Understanding Economics for Design
I have always been a strong proponent of the fact that designers need to constantly keep an eye on other disciplines of study. It contributes to the holistic learnings for the designer. So, it disappoints me when the students in a lot of design schools today do not read. I have made reading compulsory in the classes I am teaching this semester. One of the things I always enjoy reading about is Economics.
I recently have enrolled in this class on Public Policy, and Economics is one of the core courses in this. I have always been interested in Economics, and have often considered learning more about it. This became even more evident, when I found myself constantly referencing different aspects of Economics while discussing how human behaviour has changed over the years in India, since the liberalisation of the 1990s. Whether it be education, transport, healthcare, retail or entertainment, our lives in India was never the same after the then PV Narasimha Rao government open up the doors to more foreign investments in the country.
The more I read about the circumstances in which things happened and the decisions that were take to ‘save’ the country, the more intrigued I get about it. I get into a series of nostalgia, trying to recollect the India from my school days from 1991 onwards.
On Rational Behaviour and Design
At the core of economics is the notion of rationality and that all decisions made by the end beneficiary is based on perfectly sensical rational behaviour. One of the key notions we face, is how do we design for rational behaviour?
Policies are created to make people act with rational behaviour, which is the act that they do in their best personal self interest. This brings us to the notion of subjectivity, that we rely so much heavily on in design.
When we think of design, we want our users (customers) to go with this rational behaviour. We often mention that the users should feel completely natural in performing an action.

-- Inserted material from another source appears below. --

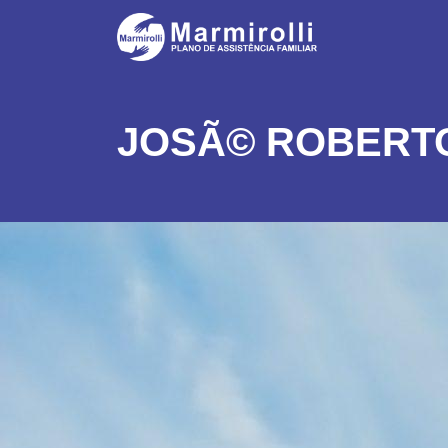
JOSÃ© ROBERT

There are few fundamental aspects of economics that are important for designers to understand.
The concept of utility is amongst the most important of them all.
In economics, utility is a measure of preferences over some set of goods and services. The concept is an important underpinning of rational choice theory in economics and game theory, because it represents satisfaction experienced by the consumer of a good. A good is something that satisfies human wants.
This is further divided into two kinds. Total utility and Marginal Utility.
Total utility is the total satisfaction received from consuming a given total quantity of a good or service, while marginal utility is the satisfaction gained from consuming another quantity of a good or service. Sometimes, economists like to subdivide utility into individual units that they call utils.
As you can note, as we increase the consumption, the Total Utility (TU) increases and our Marginal Capacity decreases.
This understanding of utility can be an important thing when thinking about experiences as well. What is the just the amount of experience you could provide to the users could be termed as the total experiences. What if the user did that extra task that convinced them to do one thing more. This is the marginal experience that he/she has gained by doing that extra task.
When these extra tasks end up becoming higher in number, we lose out on the total experience gained in the first place and the marginal experience is not that substantial to add any value to the earlier felt experiences.
Many times in the desire to do more, we end up adding a lot of features to product interfaces. This is a classic example of us trying to give more to the user than he has an appetite for.